*TRY IT*: Would you please return the lines of the entries below starting at the line that has "say to him, ‘Thus" and ending at the line that has "your territory with", both included, exactly as they are?

*GIVEN RECORDS*:
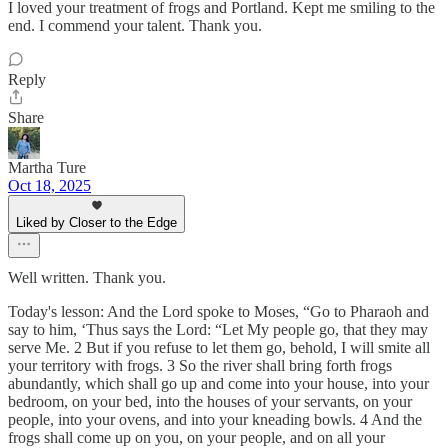
I loved your treatment of frogs and Portland. Kept me smiling to the
end. I commend your talent. Thank you.
Reply
Share
Martha Ture
Oct 18, 2025
Liked by Closer to the Edge
Well written. Thank you.
Today's lesson: And the Lord spoke to Moses, “Go to Pharaoh and
say to him, ‘Thus says the Lord: “Let My people go, that they may
serve Me. 2 But if you refuse to let them go, behold, I will smite all
your territory with frogs. 3 So the river shall bring forth frogs
abundantly, which shall go up and come into your house, into your
bedroom, on your bed, into the houses of your servants, on your
people, into your ovens, and into your kneading bowls. 4 And the
frogs shall come up on you, on your people, and on all your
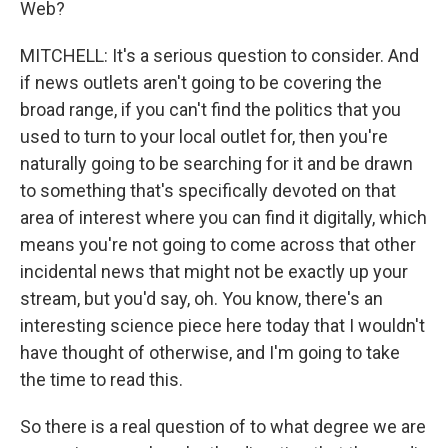
Web?
MITCHELL: It's a serious question to consider. And
if news outlets aren't going to be covering the
broad range, if you can't find the politics that you
used to turn to your local outlet for, then you're
naturally going to be searching for it and be drawn
to something that's specifically devoted on that
area of interest where you can find it digitally, which
means you're not going to come across that other
incidental news that might not be exactly up your
stream, but you'd say, oh. You know, there's an
interesting science piece here today that I wouldn't
have thought of otherwise, and I'm going to take
the time to read this.
So there is a real question of to what degree we are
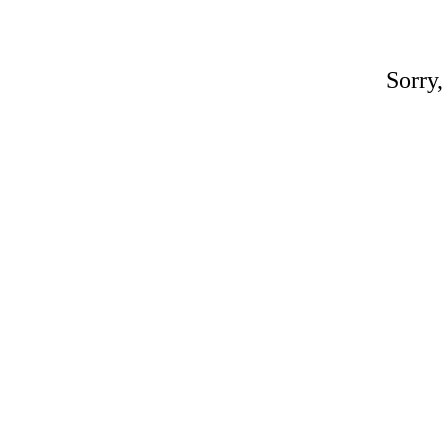
Sorry,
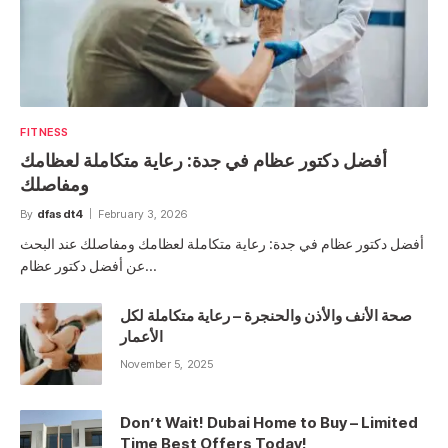
FITNESS
أفضل دكتور عظام في جدة: رعاية متكاملة لعظامك
ومفاصلك
By
dfasdt4
February 3, 2026
أفضل دكتور عظام في جدة: رعاية متكاملة لعظامك ومفاصلك عند البحث
عن أفضل دكتور عظام…
صحة الأنف والأذن والحنجرة – رعاية متكاملة لكل
الأعمار
November 5, 2025
Don’t Wait! Dubai Home to Buy – Limited
Time Best Offers Today!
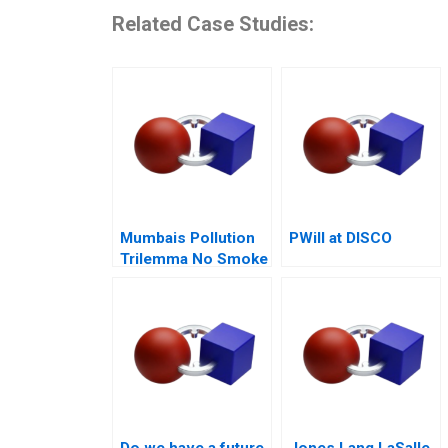
Related Case Studies:
Mumbais Pollution
PWill at DISCO
Trilemma No Smoke
Without Tandoor
Do we have a future
Jones Lang LaSalle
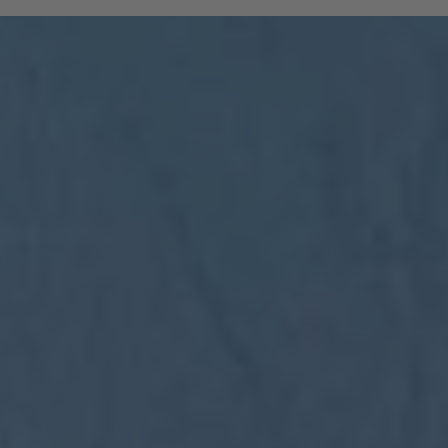
and South Tyrolean mountain railways are
included:
All regional trains in South Tyrol as far
as Trento
(Brenner to Trento, Mals to Vierschach)
All local public buses, including ski bus
services during the winter season
Cable cars: Bolzano–Renon, Bolzano–
Colle, Vilpian–Mölten, Burgstall–Vöran
Historic railways: Renon tramway and
the Mendel funicular
The Almbus, line 415, to the
Rodenecker–Lüsner Alp
travel on the Swiss PostBus (PostAuto
Schweiz) between Mals and Müstair.
The card must be validated
Important:
before each journey on public transport.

*EXERCISE OUTPUT*:
say to him, ‘Thus says the Lord: “Let My people go, that they may
serve Me. 2 But if you refuse to let them go, behold, I will smite all
your territory with frogs. 3 So the river shall bring forth frogs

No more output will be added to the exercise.